Inflationsanstieg in Eurozone stärkt Hoffnung auf EZB-Zinssenkungen

Wie von Analysten erwartet, stieg die Inflation in der Eurozone im Dezember. Dies ebnet den Weg für weitere Zinssenkungen der Europäischen Zentralbank (EZB) im Laufe des Jahres.

EURACTIV.com
Euro sign and EZB European Central Bank Tower.
Als erste große westliche Zentralbank, hat die EZB im vergangenen Jahr damit begonnen, die Zinsen zu senken. [Gettyimages/Richard l'Anson]

Wie von Analysten erwartet, stieg die Inflation in der Eurozone im Dezember.
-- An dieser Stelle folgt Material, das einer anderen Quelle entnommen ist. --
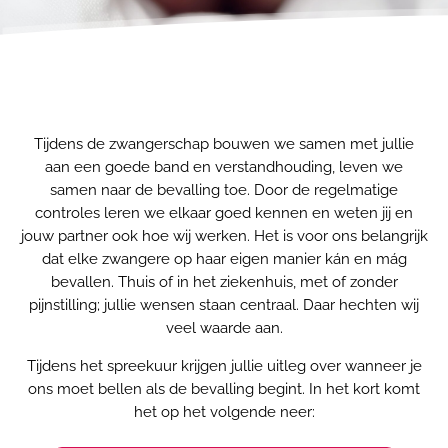
Aanmelden
Tijdens de zwangerschap bouwen we samen met jullie
aan een goede band en verstandhouding, leven we
samen naar de bevalling toe. Door de regelmatige
controles leren we elkaar goed kennen en weten jij en
jouw partner ook hoe wij werken. Het is voor ons belangrijk
dat elke zwangere op haar eigen manier kán en mág
bevallen. Thuis of in het ziekenhuis, met of zonder
pijnstilling; jullie wensen staan centraal. Daar hechten wij
veel waarde aan.
Tijdens het spreekuur krijgen jullie uitleg over wanneer je
ons moet bellen als de bevalling begint. In het kort komt
het op het volgende neer:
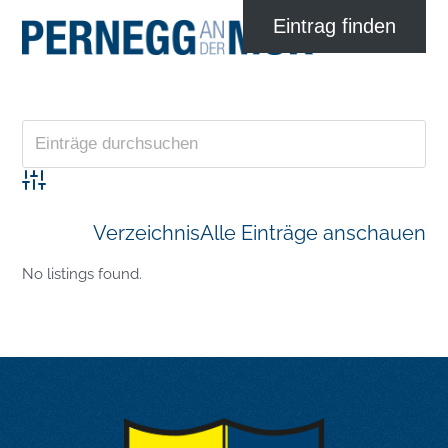
Advanced Search
Verzeichnis
Alle Einträge anschauen
No listings found.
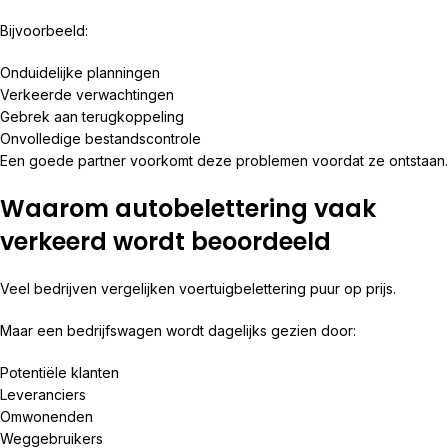
Bijvoorbeeld:
Onduidelijke planningen
Verkeerde verwachtingen
Gebrek aan terugkoppeling
Onvolledige bestandscontrole
Een goede partner voorkomt deze problemen voordat ze ontstaan.
Waarom autobelettering vaak
verkeerd wordt beoordeeld
Veel bedrijven vergelijken voertuigbelettering puur op prijs.
Maar een bedrijfswagen wordt dagelijks gezien door:
Potentiële klanten
Leveranciers
Omwonenden
Weggebruikers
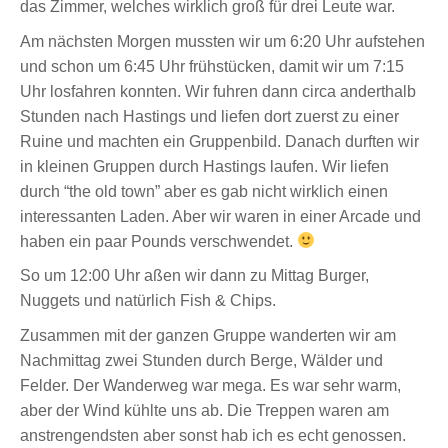
das Zimmer, welches wirklich groß für drei Leute war.
Am nächsten Morgen mussten wir um 6:20 Uhr aufstehen
und schon um 6:45 Uhr frühstücken, damit wir um 7:15
Uhr losfahren konnten. Wir fuhren dann circa anderthalb
Stunden nach Hastings und liefen dort zuerst zu einer
Ruine und machten ein Gruppenbild. Danach durften wir
in kleinen Gruppen durch Hastings laufen. Wir liefen
durch “the old town” aber es gab nicht wirklich einen
interessanten Laden. Aber wir waren in einer Arcade und
haben ein paar Pounds verschwendet.
So um 12:00 Uhr aßen wir dann zu Mittag Burger,
Nuggets und natürlich Fish & Chips.
Zusammen mit der ganzen Gruppe wanderten wir am
Nachmittag zwei Stunden durch Berge, Wälder und
Felder. Der Wanderweg war mega. Es war sehr warm,
aber der Wind kühlte uns ab. Die Treppen waren am
anstrengendsten aber sonst hab ich es echt genossen.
Dies ebnet den Weg für weitere Zinssenkungen der Europäischen Zentralbank (EZB) im Laufe des Jahres.

Eurostat, das offizielle Statistikamt der EU, berichtete am Dienstag, dass laut vorläufigen Daten die Inflation im letzten Dezember 2024 auf 2,4 Prozent stieg – ein leichter Zuwachs von 0,2 Prozent im Vergleich zu November.

Der Anstieg der Inflation, den Ökonomen in einer jüngsten Umfrage von Bloomberg vorhergesagt hatten, wurde weitgehend durch sogenannte „Basiseffekte“ getrieben. Die im Vergleich zum Vorjahr niedrigeren Energiekosten waren einer der Hauptfaktoren.

Die Kerninflation, bei der die volatilen Energie- und Lebensmittelkosten herausgerechnet werden, blieb den vierten Monat in Folge stabil bei 2,7 Prozent und entsprach damit ebenfalls den Erwartungen der Analysten.

Das Preiswachstum hat sich in den vergangenen zwei Jahren erheblich verlangsamt, nachdem der ursprüngliche Preisanstieg, der durch Russlands umfassende Invasion in der Ukraine im Jahr 2022 ausgelöst wurde, nachgelassen und eine straffere Geldpolitik die Nachfrage gedämpft hat.

In Frankfurt erwartet die EZB nun, dass die Gesamtinflation in diesem Jahr durchschnittlich 2,1 Prozent betragen wird, nach 2,4 Prozent im Jahr 2024, und damit nur geringfügig über dem Zielwert der Bank von zwei Prozent liegt.

Als erste große westliche Zentralbank, hat die EZB im vergangenen Jahr damit begonnen, die Zinsen zu senken. Im Laufe des Jahres 2024 senkte sie den Leitzins von einem Rekordhoch von vier auf drei Prozent.

Investoren und Analysten erwarten derzeit, dass die EZB die Zinsen bis Herbst 2025 um einen Prozentpunkt senken wird.

In einer Rede kurz vor Weihnachten gab EZB-Präsidentin Christine Lagarde die bislang klarste Aussage, dass der EZB-Rat zur Festlegung der Geldpolitik in den kommenden Monaten die Geldpolitik weiter lockern wird.

„Wenn die eingehenden Daten weiterhin unsere Grundannahmen bestätigen, ist die Richtung klar, und wir erwarten, die Zinsen weiter zu senken“, sagte sie.